Quando i sondaggisti disegnano l’Italia, il colore azzurro risulta la parte preponderante. Non solo perché 15 delle venti regioni sono governate dai Conservatori, ma perché sembra ormai acclarato il dato che gli elettori del 25 settembre prossimo consegneranno il Paese a quella coalizione.
Non sappiamo se i sondaggisti ci azzeccano, tuttavia non possiamo negare l’alta possibilità che i Conservatori possano conquistare – con il loro 46% di voti – ben il 60% di seggi di Camera e Senato. Dal che – secondo gli accordi tra Forza Italia, Lega e FdI – Giorgia Meloni, questa ragazza che si è fatta da sé, dovrebbe ricevere l’incarico di primo ministro dal Presidente della Repubblica, Sergio Mattarella. Se così sarà, la stessa Meloni proporrà a Mattarella l’elenco dei ministri che comporranno il suo Gabinetto.

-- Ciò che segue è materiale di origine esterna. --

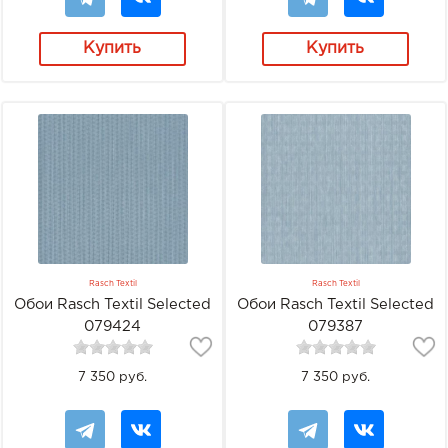
Купить
Купить
Rasch Textil
Rasch Textil
Обои Rasch Textil Selected
Обои Rasch Textil Selected
079424
079387
7 350 руб.
7 350 руб.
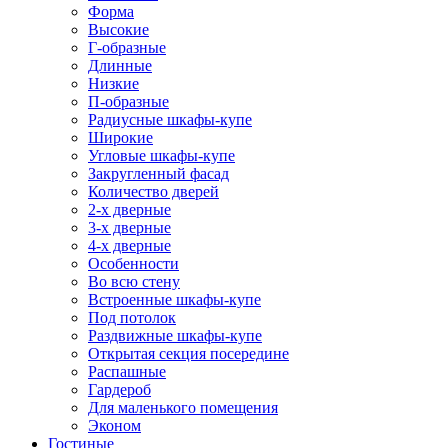
Форма
Высокие
Г-образные
Длинные
Низкие
П-образные
Радиусные шкафы-купе
Широкие
Угловые шкафы-купе
Закругленный фасад
Количество дверей
2-х дверные
3-х дверные
4-х дверные
Особенности
Во всю стену
Встроенные шкафы-купе
Под потолок
Раздвижные шкафы-купе
Открытая секция посередине
Распашные
Гардероб
Для маленького помещения
Эконом
Гостиные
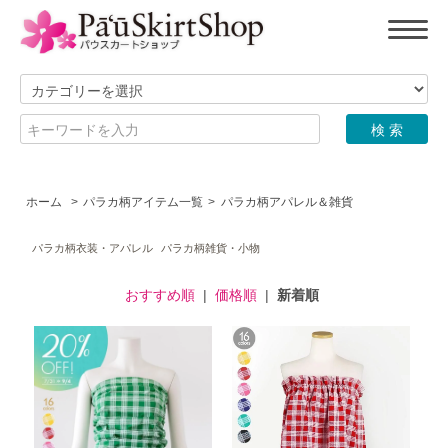
ホーム
>
パラカ柄アイテム一覧
>
パラカ柄アパレル＆雑貨
パラカ柄衣装・アパレル
パラカ柄雑貨・小物
おすすめ順
|
価格順
|
新着順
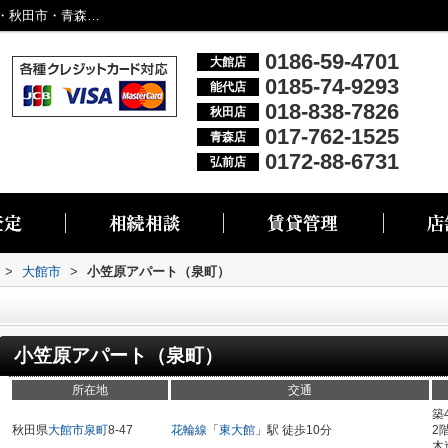
小笠原アパート（泉町）／大館市・能代市・秋田市・青森市・弘前市の不動産情報なら株式会社リブエス
0186-59-4701
大館店
0185-74-9293
能代店
018-838-7826
秋田店
017-762-1525
青森店
0172-88-6731
弘前店
>
大館市
>
小笠原アパート（泉町）
小笠原アパート（泉町）
所在地
交通
築
秋田県
大館市
泉町
8-47
花輪線
「
東大館
」駅 徒歩10分
2
木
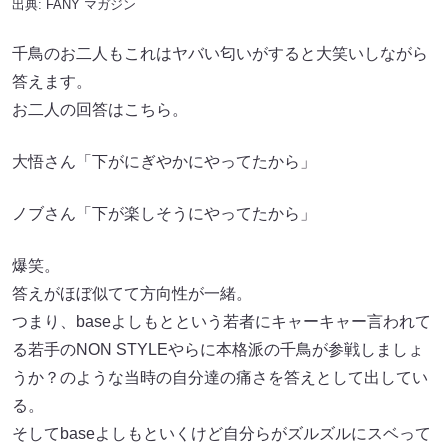
出典:
FANY マガジン
千鳥のお二人もこれはヤバい匂いがすると大笑いしながら
答えます。
お二人の回答はこちら。
大悟さん「下がにぎやかにやってたから」
ノブさん「下が楽しそうにやってたから」
爆笑。
答えがほぼ似てて方向性が一緒。
つまり、baseよしもとという若者にキャーキャー言われて
る若手のNON STYLEやらに本格派の千鳥が参戦しましょ
うか？のような当時の自分達の痛さを答えとして出してい
る。
そしてbaseよしもといくけど自分らがズルズルにスベって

Spesso le previsioni sono state disattese e quindi non vogliamo fondare un ragionamento su di esse, perché potrebbe essere destituito di fondamento nel caso in cui i risultati non combaciassero con gli stessi sondaggi. Tuttavia, vogliamo provare a immaginare cosa accadrà quando le Camere si riuniranno (entro ventigiorni dal 25 settembre) per eleggere i propri presidenti.
A questo punto, il Presidente della Repubblica inizierà le consultazioni di tutti i partiti presenti in Parlamento e successivamente procederà ad affidare l’incarico alla persona che ha più probabilità di formare il Governo, in quanto indicato dalla maggioranza dei parlamentari eletti per Camera e Senato.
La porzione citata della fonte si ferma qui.